• YOUR GOAL:
Type out each record word for word. Pictures stay out.

Dataset entries:
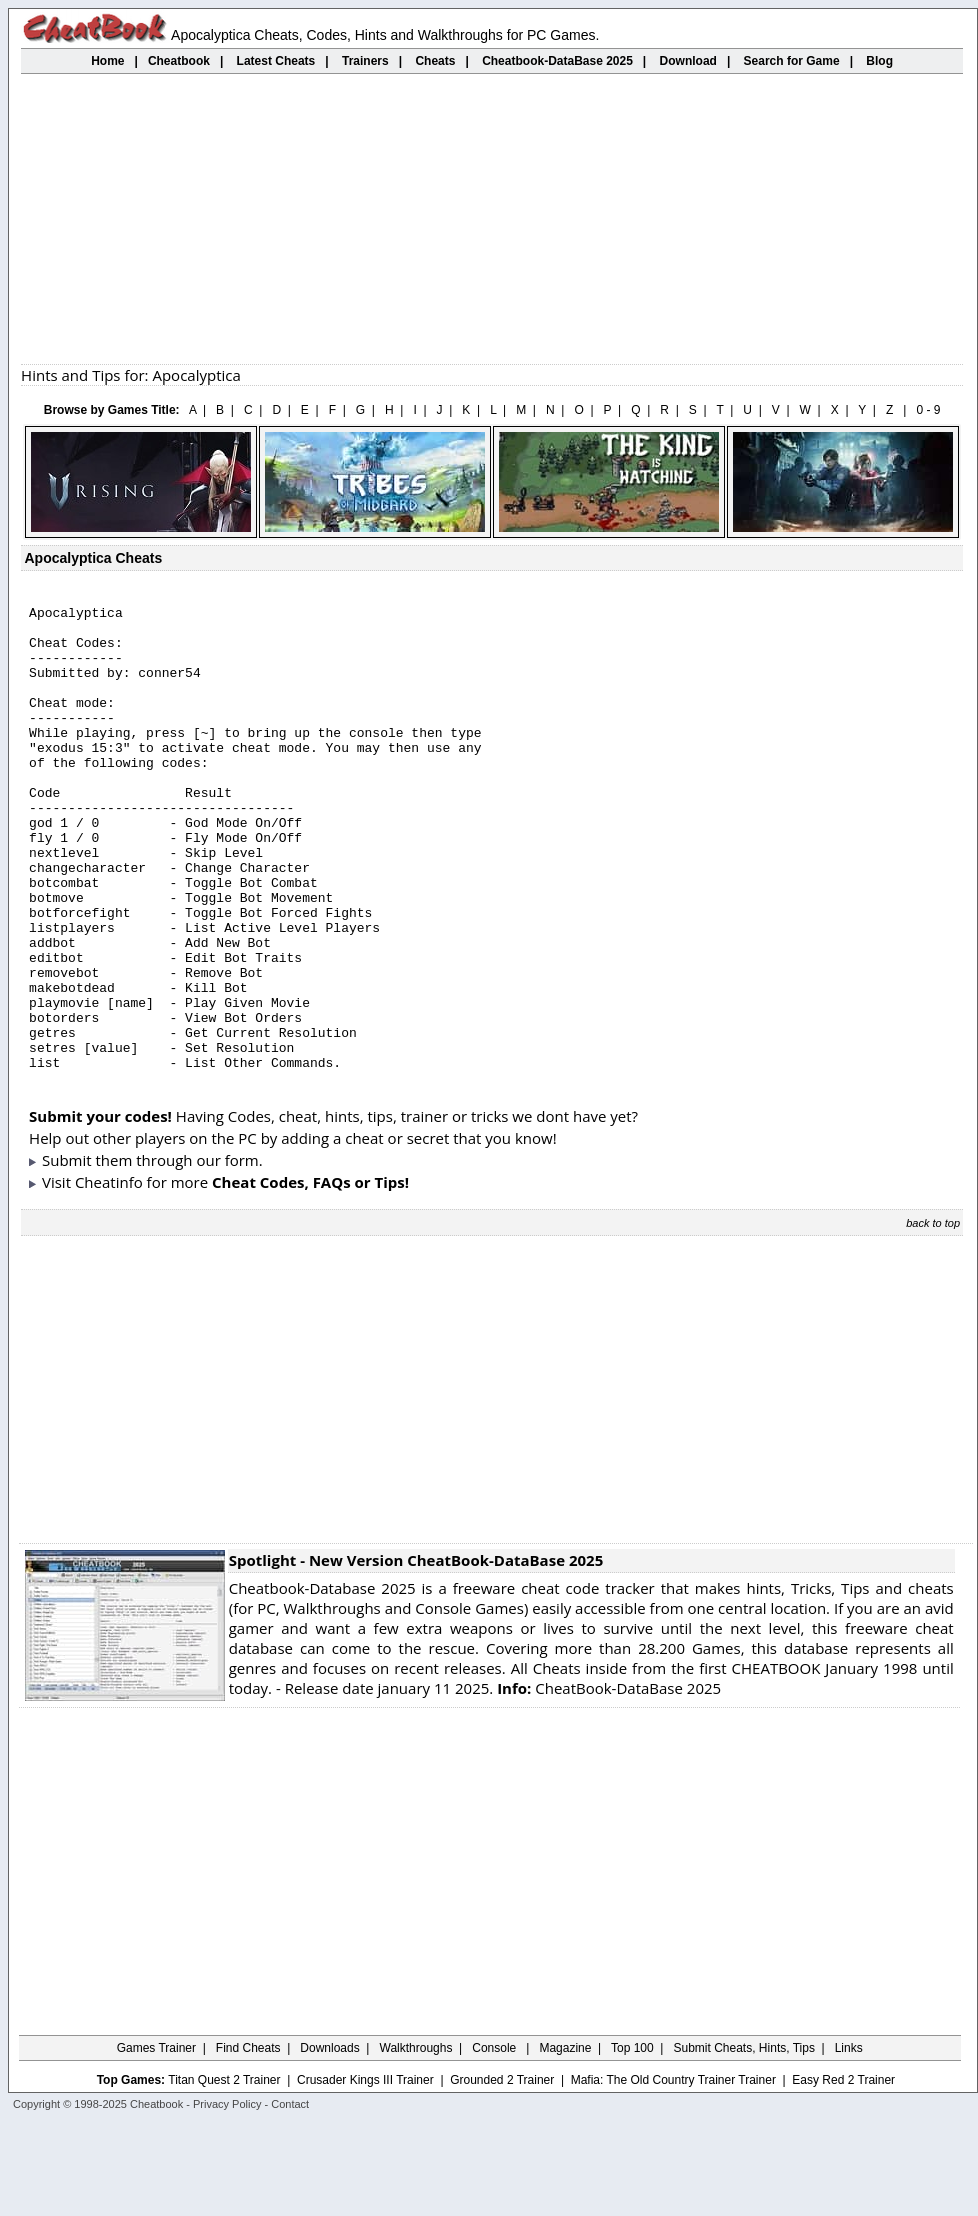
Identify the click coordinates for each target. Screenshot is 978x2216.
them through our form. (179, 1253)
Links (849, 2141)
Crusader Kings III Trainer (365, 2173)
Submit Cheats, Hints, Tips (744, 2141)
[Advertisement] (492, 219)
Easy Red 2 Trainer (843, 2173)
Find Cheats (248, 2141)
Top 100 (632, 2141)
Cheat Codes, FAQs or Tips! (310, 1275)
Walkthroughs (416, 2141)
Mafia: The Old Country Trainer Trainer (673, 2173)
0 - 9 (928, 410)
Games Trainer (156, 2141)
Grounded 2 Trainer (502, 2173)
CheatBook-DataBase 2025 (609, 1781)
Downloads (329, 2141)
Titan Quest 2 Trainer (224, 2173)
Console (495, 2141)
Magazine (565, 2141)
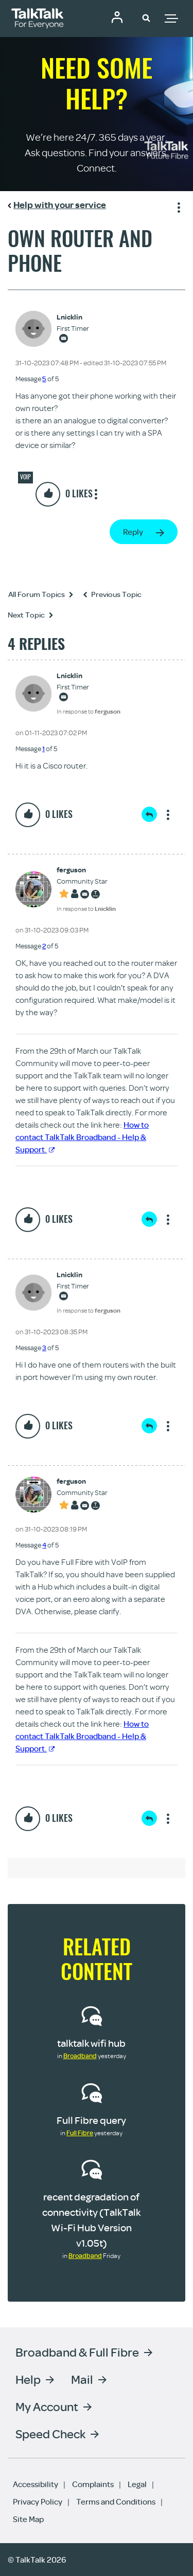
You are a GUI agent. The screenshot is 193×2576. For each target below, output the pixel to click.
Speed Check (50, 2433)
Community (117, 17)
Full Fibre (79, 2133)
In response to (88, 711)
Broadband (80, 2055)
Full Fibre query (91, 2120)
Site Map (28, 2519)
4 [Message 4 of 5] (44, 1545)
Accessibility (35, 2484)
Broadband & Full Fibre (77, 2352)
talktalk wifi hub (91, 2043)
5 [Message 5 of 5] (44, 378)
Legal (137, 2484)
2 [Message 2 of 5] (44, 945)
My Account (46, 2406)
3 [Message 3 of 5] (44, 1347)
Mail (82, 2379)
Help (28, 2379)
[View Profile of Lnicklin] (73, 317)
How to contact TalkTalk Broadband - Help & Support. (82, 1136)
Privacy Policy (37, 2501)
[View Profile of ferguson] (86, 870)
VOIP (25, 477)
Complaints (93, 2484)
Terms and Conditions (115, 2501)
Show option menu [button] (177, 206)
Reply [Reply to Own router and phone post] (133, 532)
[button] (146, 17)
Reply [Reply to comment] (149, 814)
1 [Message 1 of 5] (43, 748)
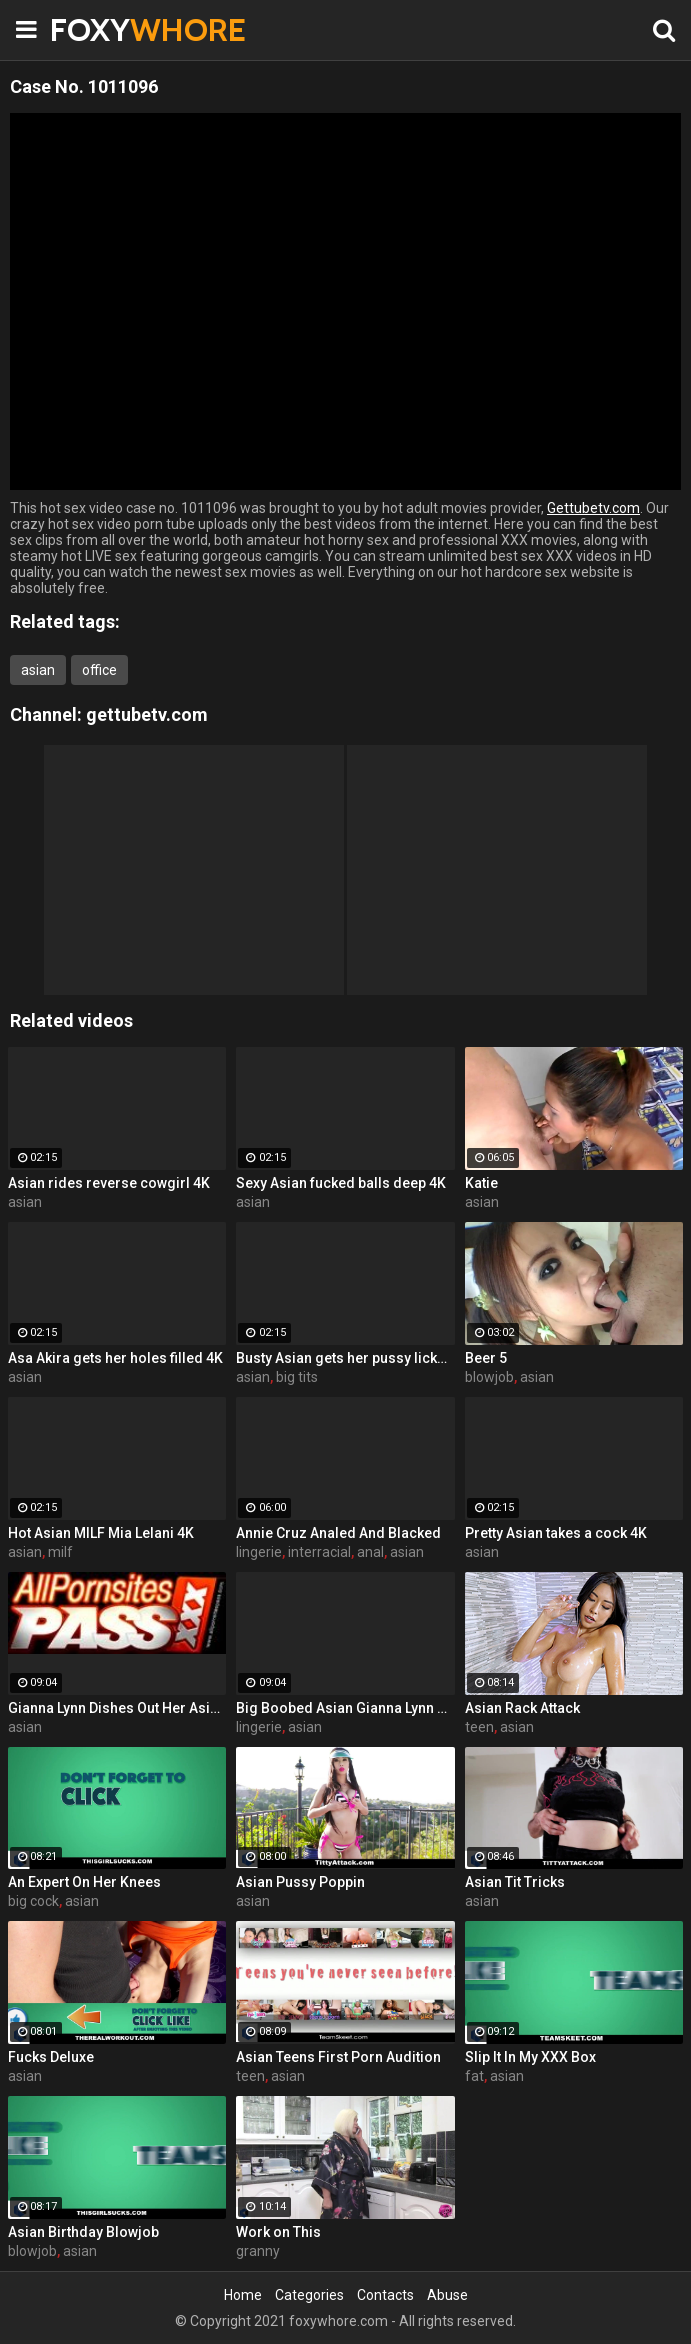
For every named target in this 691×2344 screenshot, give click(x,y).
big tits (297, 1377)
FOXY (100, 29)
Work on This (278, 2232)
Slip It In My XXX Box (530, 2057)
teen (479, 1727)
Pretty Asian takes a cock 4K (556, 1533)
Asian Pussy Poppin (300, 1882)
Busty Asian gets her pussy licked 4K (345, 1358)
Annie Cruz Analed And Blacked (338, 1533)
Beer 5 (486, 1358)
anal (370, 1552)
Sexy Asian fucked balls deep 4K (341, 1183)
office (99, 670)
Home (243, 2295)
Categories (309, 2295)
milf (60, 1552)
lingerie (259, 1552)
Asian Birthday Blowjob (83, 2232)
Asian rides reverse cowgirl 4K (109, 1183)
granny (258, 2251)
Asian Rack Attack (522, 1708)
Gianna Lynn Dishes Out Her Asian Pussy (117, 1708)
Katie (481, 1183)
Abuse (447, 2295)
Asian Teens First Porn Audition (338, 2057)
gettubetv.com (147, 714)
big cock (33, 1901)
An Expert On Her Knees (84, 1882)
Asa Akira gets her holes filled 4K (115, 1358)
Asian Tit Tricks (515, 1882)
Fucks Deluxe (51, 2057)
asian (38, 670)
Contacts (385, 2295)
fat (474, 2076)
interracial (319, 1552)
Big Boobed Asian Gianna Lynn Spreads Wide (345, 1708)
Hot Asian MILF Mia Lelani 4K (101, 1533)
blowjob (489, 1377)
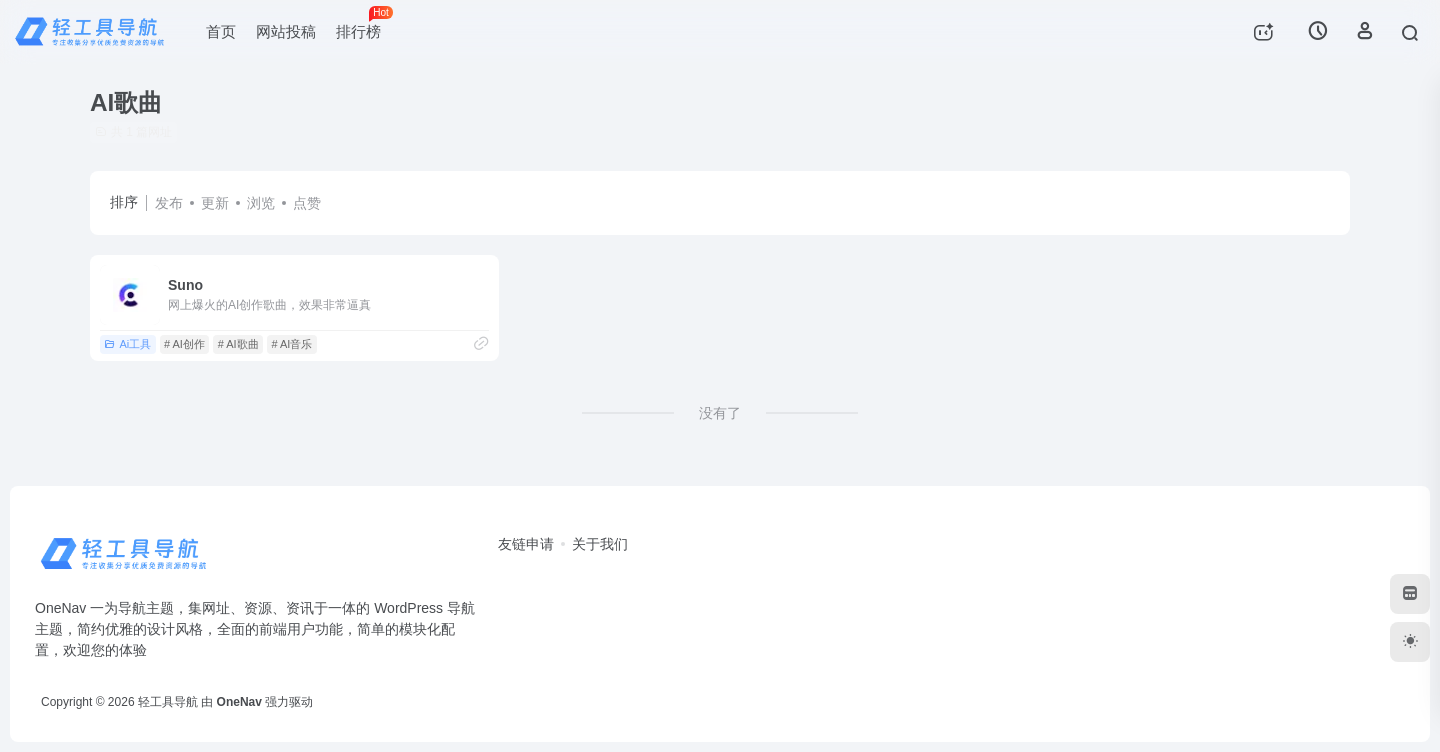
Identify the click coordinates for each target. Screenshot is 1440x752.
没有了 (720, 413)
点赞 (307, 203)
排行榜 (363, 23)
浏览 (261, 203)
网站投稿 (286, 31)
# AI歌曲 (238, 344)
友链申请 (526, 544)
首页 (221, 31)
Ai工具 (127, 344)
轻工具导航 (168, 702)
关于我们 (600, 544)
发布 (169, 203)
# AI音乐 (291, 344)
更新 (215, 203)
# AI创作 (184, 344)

• TASK RESULT:
Identify the click coordinates for each target. Screenshot is 978x2216.
them through our form. (179, 1253)
Links (849, 2141)
Crusader Kings III Trainer (365, 2173)
Submit Cheats, Hints, Tips (744, 2141)
[Advertisement] (492, 219)
Easy Red 2 Trainer (843, 2173)
Find Cheats (248, 2141)
Top 100 (632, 2141)
Cheat Codes, FAQs or Tips! (310, 1275)
Walkthroughs (416, 2141)
Mafia: The Old Country Trainer Trainer (673, 2173)
0 - 9 (928, 410)
Games Trainer (156, 2141)
Grounded 2 Trainer (502, 2173)
CheatBook-DataBase 2025 (609, 1781)
Downloads (329, 2141)
Titan Quest 2 Trainer (224, 2173)
Console (495, 2141)
Magazine (565, 2141)
You are a GUI agent. The screenshot is 193×2576. For each target below, output the pixel to click.
Speed Check (50, 2433)
Community (117, 17)
Full Fibre (79, 2133)
In response to (88, 711)
Broadband (80, 2055)
Full Fibre query (91, 2120)
Site Map (28, 2519)
4 [Message 4 of 5] (44, 1545)
Accessibility (35, 2484)
Broadband & Full Fibre (77, 2352)
talktalk wifi hub (91, 2043)
5 [Message 5 of 5] (44, 378)
Legal (137, 2484)
2 [Message 2 of 5] (44, 945)
My Account (46, 2406)
3 [Message 3 of 5] (44, 1347)
Mail (82, 2379)
Help (28, 2379)
[View Profile of Lnicklin] (73, 317)
How to contact TalkTalk Broadband - Help & Support. (82, 1136)
Privacy Policy (37, 2501)
[View Profile of ferguson] (86, 870)
VOIP (25, 477)
Complaints (93, 2484)
Terms and Conditions (115, 2501)
Show option menu [button] (177, 206)
Reply [Reply to Own router and phone post] (133, 532)
[button] (146, 17)
Reply [Reply to comment] (149, 814)
1 [Message 1 of 5] (43, 748)
For every named target in this 691×2344 screenshot, give click(x,y).
big tits (297, 1377)
FOXY (100, 29)
Work on This (278, 2232)
Slip It In My XXX Box (530, 2057)
teen (479, 1727)
Pretty Asian takes a cock 4K (556, 1533)
Asian Pussy Poppin (300, 1882)
Busty Asian gets her pussy licked 4K (345, 1358)
Annie Cruz Analed And Blacked (338, 1533)
Beer 5 (486, 1358)
anal (370, 1552)
Sexy Asian fucked balls deep 4K (341, 1183)
office (99, 670)
Home (243, 2295)
Categories (309, 2295)
milf (60, 1552)
lingerie (259, 1552)
Asian Birthday Blowjob (83, 2232)
Asian rides reverse cowgirl 4K (109, 1183)
granny (258, 2251)
Asian Rack Attack (522, 1708)
Gianna Lynn Dishes Out Her Asian Pussy (117, 1708)
Katie (481, 1183)
Abuse (447, 2295)
Asian Teens First Porn Audition (338, 2057)
gettubetv.com (147, 714)
big cock (33, 1901)
An Expert On Her Knees (84, 1882)
Asa Akira gets her holes filled 4K (115, 1358)
Asian Tit Tricks (515, 1882)
Fucks Deluxe (51, 2057)
asian (38, 670)
Contacts (385, 2295)
fat (474, 2076)
interracial (319, 1552)
Big Boobed Asian Gianna Lynn Spreads Wide (345, 1708)
Hot Asian MILF Mia Lelani 4K (101, 1533)
blowjob (489, 1377)
Identify the click coordinates for each target. Screenshot is 1440x752.
没有了 (720, 413)
点赞 (307, 203)
排行榜 (363, 23)
浏览 (261, 203)
网站投稿 (286, 31)
# AI歌曲 (238, 344)
友链申请 (526, 544)
首页 (221, 31)
Ai工具 (127, 344)
轻工具导航 (168, 702)
关于我们 (600, 544)
发布 (169, 203)
# AI音乐 (291, 344)
更新 (215, 203)
# AI创作 (184, 344)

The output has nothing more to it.